Luckert explained that the term originally had to do with the propagation of plants and animals, but then later spread to mean the spreading of religious doctrine. It wasn’t until World War I that it became associated with negative manipulation.

“We wanted people to think about what is propaganda and how does it function,” he said. “We define propaganda as the biased information designed to shape public opinion and behavior. It can be true, partially true or blatantly false, and plays on emotions.”

But propaganda doesn’t work in a vacuum. The deception requires someone to accept it as true.

“Not only is it the conscious effort on the part of the Nazi party to manipulate audiences,” Luckert said. “The audience can deceive itself by buying into the deception.
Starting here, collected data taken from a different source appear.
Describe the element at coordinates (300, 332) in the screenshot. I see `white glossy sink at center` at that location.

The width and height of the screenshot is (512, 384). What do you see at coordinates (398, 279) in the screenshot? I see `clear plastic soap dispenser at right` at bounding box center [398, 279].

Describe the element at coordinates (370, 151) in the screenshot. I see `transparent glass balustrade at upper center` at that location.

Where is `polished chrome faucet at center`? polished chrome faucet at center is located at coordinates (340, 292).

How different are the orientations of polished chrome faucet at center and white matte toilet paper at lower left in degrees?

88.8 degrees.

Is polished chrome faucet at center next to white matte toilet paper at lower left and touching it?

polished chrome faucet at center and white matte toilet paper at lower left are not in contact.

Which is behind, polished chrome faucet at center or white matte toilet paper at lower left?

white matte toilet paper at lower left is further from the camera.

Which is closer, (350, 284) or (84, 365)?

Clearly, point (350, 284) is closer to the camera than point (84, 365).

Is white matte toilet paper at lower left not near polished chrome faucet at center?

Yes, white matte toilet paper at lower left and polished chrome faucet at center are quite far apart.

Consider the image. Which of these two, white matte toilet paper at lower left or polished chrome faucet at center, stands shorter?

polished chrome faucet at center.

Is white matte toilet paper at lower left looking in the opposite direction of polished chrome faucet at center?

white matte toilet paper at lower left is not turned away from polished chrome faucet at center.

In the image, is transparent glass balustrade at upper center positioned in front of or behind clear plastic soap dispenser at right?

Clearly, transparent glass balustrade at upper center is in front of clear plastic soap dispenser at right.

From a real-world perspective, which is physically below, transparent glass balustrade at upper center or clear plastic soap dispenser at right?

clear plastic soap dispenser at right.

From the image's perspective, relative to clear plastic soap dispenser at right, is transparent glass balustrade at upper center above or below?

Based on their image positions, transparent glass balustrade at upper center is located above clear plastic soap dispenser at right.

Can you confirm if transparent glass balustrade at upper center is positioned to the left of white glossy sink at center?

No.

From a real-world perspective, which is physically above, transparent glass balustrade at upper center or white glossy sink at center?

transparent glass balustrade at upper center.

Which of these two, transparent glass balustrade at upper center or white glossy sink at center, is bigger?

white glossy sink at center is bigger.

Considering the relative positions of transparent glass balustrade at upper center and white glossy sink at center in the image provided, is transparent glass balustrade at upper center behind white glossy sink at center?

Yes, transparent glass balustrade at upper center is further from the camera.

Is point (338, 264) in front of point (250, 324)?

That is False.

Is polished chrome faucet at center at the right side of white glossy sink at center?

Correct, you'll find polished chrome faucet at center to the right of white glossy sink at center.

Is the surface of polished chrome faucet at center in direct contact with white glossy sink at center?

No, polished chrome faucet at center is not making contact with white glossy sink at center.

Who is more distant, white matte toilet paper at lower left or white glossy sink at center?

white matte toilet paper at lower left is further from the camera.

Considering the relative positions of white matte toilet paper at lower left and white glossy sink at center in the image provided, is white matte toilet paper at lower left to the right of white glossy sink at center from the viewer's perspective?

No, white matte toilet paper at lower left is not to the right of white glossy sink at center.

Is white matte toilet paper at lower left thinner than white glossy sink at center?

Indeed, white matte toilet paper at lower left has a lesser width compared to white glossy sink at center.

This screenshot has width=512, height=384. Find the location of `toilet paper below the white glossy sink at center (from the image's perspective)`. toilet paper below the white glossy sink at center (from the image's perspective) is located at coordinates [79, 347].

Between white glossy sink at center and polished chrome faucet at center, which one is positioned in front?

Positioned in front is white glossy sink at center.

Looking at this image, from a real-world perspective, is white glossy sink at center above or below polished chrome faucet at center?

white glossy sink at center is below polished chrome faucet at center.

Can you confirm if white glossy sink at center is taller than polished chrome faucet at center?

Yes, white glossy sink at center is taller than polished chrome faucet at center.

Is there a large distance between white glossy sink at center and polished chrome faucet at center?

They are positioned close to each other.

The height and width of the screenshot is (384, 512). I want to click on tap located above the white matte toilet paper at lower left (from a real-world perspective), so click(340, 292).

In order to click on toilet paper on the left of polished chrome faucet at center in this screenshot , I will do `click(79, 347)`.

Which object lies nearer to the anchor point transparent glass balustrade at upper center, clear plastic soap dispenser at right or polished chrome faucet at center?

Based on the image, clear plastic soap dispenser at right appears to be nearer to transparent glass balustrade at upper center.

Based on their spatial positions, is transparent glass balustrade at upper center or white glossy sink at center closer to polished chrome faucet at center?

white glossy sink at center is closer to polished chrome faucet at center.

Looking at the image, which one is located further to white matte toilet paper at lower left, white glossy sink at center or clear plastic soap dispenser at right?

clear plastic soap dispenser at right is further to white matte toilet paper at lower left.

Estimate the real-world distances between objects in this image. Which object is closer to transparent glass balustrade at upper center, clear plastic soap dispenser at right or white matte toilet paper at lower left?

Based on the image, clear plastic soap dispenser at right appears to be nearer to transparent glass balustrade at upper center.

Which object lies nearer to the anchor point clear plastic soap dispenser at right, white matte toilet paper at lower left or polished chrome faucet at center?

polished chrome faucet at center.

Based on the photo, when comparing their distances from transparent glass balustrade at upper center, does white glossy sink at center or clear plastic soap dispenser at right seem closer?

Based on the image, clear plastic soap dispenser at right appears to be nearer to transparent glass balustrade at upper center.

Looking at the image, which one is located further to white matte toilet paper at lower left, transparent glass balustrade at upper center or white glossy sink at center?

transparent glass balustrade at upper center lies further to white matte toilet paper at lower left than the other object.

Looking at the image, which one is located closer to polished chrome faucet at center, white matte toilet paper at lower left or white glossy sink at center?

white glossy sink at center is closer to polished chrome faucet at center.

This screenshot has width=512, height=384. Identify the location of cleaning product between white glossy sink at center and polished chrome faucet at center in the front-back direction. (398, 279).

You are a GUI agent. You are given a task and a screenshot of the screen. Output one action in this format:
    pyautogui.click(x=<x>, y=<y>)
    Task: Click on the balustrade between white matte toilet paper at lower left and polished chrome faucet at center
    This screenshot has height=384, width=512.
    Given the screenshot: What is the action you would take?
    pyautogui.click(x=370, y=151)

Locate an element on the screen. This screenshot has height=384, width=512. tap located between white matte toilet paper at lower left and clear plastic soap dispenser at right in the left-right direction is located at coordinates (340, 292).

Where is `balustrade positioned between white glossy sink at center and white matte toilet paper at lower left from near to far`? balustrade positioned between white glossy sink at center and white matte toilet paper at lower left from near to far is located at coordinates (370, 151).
If an audience doesn’t buy into it, it doesn’t work.”

In the years leading up to Hitler’s rise to power, the Nazis wanted to win public support, so they used propaganda to convey a sense of strength and unity. One early image Luckert showed contained only a close-up of Hitler’s frowning face staring directly back at the viewer. Hitler, a failed artist, was obsessed with propaganda.

“He saw the power of image, of symbols, of visual information,” Luckert said.

Whether by artwork, films or the fairly new medium of radio, the Nazis were masters of stoking emotions. Luckert said they even used television, then in its infancy, to further its ends.

Another painting shows Hitler standing in front of group of people. Light seems to shine from his face into the crowd. Using a less-than-subtle religious reference, he titled the painting “In the Beginning Was the Word.” This painting was considered so potent that the U.S. Army never returned it to Germany after the war.

Overt anti-Semitism was largely missing from early Nazi propaganda. Their focus was gaining power, not the Final Solution. But that changes as Hitler consolidated his power. Cartoons of shifty looking men with large noses begin to appear. Others warned Germans not to trust the Jews, who cared only about money.

Masters of niche marketing, Nazis targeted specific groups of people with their propaganda.

“This is a party that has no record of supporting women’s rights, has no women in its parliamentary delegation, yet it’s successful in winning over a large number of women,” he said. “It astounded people.”

The propaganda campaign was so successful that the Nazis were able to convince an entire nation to follow their path to destruction.

“Even for people who saw in Nazi ideology something they found offensive, whether anti-Semitism or militarization, they would overlook that in favor of something very vague,” he said. “The Nazis used amorphous but very appealing slogans – “work,” “bread,” “freedom,” those are appealing to everybody.”